* What is needed
For this exercise, return the line containing "Given the image: I" and every line after it through the end of the records below, without alteration.

* Task data
────────────────

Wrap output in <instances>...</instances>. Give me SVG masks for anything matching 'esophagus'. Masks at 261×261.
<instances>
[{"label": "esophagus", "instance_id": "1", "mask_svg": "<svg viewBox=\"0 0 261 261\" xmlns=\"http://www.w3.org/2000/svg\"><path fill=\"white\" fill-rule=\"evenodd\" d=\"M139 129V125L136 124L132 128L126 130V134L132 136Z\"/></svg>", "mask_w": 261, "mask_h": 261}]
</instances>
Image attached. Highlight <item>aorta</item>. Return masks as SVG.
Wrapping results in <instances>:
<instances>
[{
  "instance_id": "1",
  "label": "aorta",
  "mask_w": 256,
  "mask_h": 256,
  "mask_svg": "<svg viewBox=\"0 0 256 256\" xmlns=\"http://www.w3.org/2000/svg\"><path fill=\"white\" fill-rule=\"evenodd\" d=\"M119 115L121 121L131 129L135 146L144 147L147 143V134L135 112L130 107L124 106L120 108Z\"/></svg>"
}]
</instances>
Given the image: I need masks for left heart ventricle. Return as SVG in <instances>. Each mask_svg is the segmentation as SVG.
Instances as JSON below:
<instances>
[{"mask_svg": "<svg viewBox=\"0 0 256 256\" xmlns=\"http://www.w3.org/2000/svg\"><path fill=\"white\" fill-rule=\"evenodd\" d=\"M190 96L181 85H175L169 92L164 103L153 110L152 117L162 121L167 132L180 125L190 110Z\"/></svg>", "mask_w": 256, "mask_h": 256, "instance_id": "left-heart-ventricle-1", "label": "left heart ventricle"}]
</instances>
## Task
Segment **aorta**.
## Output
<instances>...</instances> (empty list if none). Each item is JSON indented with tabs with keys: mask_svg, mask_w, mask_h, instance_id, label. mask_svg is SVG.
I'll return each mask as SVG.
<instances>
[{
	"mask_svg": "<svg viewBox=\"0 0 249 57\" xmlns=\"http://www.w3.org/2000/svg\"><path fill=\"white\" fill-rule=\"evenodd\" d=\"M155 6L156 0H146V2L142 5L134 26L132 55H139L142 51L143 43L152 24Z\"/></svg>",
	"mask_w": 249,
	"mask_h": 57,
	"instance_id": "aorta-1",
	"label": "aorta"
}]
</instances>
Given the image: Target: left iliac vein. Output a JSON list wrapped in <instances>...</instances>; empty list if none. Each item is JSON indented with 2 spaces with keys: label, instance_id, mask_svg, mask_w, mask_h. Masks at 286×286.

────────────────

* Problem solution
Given the image: I need masks for left heart ventricle. Return as SVG in <instances>. Each mask_svg is the segmentation as SVG.
Instances as JSON below:
<instances>
[{"mask_svg": "<svg viewBox=\"0 0 256 256\" xmlns=\"http://www.w3.org/2000/svg\"><path fill=\"white\" fill-rule=\"evenodd\" d=\"M190 96L181 85H175L169 92L164 103L153 110L152 117L162 121L167 132L180 125L190 110Z\"/></svg>", "mask_w": 256, "mask_h": 256, "instance_id": "left-heart-ventricle-1", "label": "left heart ventricle"}]
</instances>
## Task
Segment **aorta**.
## Output
<instances>...</instances> (empty list if none). Each item is JSON indented with tabs with keys: mask_svg, mask_w, mask_h, instance_id, label. mask_svg is SVG.
I'll return each mask as SVG.
<instances>
[{
	"mask_svg": "<svg viewBox=\"0 0 249 57\" xmlns=\"http://www.w3.org/2000/svg\"><path fill=\"white\" fill-rule=\"evenodd\" d=\"M155 6L156 0H146V2L142 5L134 26L132 55H139L142 51L143 43L152 24Z\"/></svg>",
	"mask_w": 249,
	"mask_h": 57,
	"instance_id": "aorta-1",
	"label": "aorta"
}]
</instances>
Given the image: Target: left iliac vein. Output a JSON list wrapped in <instances>...</instances>; empty list if none. Each item is JSON indented with 2 spaces with keys: label, instance_id, mask_svg, mask_w, mask_h. Masks at 286×286.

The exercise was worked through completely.